• Data extracts:
· · · ·

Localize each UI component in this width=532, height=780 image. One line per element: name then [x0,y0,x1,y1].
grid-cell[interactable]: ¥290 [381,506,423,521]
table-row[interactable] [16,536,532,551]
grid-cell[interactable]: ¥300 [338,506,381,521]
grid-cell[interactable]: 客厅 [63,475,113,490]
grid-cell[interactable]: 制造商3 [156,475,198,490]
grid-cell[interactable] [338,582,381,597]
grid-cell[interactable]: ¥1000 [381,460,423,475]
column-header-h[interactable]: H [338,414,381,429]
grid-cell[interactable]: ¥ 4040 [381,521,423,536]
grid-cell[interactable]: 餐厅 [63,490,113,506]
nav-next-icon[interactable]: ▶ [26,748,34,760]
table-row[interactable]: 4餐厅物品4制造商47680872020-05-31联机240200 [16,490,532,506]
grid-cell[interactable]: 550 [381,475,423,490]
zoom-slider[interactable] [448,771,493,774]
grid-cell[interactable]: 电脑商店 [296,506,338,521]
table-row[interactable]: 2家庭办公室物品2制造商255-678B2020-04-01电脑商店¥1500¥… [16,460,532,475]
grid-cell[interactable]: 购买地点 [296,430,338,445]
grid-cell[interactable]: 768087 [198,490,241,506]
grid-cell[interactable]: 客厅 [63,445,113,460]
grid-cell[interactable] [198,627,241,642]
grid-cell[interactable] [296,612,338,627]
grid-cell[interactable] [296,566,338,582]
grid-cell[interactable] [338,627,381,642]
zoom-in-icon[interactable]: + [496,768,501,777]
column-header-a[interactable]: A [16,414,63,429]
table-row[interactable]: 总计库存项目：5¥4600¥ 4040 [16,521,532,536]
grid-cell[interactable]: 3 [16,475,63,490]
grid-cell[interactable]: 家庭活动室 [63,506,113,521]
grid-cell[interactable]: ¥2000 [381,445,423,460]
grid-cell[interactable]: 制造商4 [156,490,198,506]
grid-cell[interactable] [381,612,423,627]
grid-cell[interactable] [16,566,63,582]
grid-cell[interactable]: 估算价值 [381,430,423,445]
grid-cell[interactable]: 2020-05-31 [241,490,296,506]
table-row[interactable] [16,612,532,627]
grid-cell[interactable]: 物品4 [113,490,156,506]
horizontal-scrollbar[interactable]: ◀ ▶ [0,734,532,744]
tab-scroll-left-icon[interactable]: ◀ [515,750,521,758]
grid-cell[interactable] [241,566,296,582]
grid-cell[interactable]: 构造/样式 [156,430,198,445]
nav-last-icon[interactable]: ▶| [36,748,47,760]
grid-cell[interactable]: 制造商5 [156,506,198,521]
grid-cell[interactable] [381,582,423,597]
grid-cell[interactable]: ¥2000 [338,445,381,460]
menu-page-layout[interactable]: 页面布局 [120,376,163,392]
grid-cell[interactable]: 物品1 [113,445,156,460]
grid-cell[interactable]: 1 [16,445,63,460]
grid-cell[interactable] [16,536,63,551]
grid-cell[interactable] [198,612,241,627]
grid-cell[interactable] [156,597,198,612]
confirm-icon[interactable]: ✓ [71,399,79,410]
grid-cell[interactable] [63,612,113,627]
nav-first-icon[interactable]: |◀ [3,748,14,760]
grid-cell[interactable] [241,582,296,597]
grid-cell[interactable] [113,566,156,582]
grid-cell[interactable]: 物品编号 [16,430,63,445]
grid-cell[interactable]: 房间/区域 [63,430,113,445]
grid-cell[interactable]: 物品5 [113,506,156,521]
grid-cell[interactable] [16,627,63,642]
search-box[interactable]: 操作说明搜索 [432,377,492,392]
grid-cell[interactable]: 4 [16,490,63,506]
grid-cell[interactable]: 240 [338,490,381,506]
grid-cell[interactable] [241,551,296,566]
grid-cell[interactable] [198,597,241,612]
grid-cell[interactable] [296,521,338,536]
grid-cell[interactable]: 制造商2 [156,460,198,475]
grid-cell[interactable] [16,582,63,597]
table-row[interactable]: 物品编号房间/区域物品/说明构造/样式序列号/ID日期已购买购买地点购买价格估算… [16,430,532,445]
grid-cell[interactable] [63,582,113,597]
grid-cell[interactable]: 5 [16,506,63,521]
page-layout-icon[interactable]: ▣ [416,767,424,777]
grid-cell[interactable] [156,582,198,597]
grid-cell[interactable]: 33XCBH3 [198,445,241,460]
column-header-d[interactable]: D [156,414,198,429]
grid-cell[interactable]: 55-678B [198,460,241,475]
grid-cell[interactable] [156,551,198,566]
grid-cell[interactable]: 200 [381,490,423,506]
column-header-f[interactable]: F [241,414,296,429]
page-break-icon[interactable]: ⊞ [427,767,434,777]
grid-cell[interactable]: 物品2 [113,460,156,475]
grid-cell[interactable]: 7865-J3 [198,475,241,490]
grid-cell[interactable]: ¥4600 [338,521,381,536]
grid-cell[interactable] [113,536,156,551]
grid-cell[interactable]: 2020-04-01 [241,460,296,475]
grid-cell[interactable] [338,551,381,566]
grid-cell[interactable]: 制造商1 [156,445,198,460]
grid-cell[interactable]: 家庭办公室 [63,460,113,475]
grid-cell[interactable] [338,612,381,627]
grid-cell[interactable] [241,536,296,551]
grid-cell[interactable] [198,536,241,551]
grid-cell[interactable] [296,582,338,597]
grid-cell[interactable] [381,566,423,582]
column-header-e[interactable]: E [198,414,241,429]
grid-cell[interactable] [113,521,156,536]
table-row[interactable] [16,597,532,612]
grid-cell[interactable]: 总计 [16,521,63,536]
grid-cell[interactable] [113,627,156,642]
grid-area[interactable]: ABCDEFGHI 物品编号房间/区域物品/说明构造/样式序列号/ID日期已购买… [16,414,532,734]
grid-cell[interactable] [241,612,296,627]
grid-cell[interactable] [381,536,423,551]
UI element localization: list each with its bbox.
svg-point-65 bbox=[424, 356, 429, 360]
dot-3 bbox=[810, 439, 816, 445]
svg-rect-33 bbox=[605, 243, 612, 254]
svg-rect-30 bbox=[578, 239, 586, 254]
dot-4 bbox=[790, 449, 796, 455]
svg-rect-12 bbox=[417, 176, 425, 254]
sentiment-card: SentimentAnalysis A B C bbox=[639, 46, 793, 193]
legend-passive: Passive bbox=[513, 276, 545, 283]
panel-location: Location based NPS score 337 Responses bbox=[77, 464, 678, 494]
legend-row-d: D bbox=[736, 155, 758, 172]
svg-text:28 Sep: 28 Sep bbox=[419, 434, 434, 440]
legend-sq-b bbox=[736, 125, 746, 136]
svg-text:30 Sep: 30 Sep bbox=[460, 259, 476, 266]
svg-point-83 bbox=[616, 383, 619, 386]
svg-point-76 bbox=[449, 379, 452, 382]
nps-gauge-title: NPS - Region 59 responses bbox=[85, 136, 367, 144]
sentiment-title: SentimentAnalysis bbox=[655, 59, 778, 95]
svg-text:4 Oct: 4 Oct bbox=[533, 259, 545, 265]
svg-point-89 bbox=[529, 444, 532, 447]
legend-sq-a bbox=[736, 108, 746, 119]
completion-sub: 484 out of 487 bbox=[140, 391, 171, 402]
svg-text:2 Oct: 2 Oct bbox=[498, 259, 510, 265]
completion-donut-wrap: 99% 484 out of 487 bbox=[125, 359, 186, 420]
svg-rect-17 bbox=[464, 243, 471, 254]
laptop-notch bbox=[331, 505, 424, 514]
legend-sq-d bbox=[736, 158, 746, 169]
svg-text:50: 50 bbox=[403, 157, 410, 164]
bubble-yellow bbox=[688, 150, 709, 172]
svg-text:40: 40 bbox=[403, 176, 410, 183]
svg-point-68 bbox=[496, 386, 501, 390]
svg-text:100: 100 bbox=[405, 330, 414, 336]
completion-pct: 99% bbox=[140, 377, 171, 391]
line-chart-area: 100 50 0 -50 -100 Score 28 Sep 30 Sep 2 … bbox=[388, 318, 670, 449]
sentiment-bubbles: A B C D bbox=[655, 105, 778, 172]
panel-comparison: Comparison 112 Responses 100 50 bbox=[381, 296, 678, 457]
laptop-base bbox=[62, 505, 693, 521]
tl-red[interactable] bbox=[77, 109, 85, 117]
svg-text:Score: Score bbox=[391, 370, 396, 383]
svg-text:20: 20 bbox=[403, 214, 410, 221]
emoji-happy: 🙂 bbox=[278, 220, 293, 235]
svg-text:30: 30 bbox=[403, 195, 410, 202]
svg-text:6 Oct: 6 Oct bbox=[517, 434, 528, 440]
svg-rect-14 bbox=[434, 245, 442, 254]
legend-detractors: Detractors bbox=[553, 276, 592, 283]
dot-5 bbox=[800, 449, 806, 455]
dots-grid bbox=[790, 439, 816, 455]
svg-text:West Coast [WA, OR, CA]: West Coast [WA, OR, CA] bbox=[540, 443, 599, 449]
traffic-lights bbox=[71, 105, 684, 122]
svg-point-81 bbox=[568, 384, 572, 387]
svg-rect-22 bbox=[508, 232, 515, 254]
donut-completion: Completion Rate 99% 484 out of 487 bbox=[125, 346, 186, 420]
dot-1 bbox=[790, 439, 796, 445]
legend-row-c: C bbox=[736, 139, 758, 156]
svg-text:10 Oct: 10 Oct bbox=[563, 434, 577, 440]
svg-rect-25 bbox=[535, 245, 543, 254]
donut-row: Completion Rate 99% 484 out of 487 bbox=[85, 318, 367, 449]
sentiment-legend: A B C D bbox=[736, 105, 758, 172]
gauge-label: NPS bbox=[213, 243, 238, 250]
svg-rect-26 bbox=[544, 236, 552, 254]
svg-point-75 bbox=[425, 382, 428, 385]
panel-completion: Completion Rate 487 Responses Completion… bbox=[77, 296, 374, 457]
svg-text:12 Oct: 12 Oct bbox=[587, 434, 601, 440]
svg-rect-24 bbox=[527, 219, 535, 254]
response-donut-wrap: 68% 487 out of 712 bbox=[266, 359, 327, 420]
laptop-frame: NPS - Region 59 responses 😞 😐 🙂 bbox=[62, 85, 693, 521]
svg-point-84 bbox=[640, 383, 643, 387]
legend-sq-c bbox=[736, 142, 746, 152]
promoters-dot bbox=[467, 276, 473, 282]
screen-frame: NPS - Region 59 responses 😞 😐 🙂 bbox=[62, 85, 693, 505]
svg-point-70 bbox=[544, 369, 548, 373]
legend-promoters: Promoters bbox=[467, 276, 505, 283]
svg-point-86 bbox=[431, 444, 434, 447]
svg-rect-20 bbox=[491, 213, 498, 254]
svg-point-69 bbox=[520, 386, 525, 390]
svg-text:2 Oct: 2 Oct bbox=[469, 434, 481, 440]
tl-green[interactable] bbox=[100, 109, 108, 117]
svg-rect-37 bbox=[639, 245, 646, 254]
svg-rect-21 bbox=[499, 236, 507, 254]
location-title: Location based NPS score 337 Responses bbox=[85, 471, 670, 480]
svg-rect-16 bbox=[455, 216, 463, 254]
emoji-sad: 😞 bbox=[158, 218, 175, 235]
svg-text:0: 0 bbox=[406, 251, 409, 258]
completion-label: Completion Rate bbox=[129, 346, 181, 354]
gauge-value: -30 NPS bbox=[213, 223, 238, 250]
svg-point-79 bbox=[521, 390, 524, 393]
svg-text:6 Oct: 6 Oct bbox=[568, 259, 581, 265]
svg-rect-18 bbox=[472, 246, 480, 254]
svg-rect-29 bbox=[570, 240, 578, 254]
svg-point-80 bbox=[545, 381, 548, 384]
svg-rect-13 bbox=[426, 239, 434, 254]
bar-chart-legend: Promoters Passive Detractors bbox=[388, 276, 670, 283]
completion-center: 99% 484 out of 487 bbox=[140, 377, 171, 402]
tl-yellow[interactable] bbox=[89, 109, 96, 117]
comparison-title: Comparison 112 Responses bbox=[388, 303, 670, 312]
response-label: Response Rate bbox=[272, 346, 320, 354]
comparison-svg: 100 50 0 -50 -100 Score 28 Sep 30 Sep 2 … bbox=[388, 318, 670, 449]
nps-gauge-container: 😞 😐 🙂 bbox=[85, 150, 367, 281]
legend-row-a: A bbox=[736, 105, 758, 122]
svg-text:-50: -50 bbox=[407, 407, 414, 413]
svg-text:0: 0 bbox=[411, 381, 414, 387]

· · · ·

• Required work: Would you please return all lines from the listing above that contain "panel"?

• Final answer:
panel-location: Location based NPS score 337 Responses bbox=[77, 464, 678, 494]
panel-comparison: Comparison 112 Responses 100 50 bbox=[381, 296, 678, 457]
panel-completion: Completion Rate 487 Responses Completion… bbox=[77, 296, 374, 457]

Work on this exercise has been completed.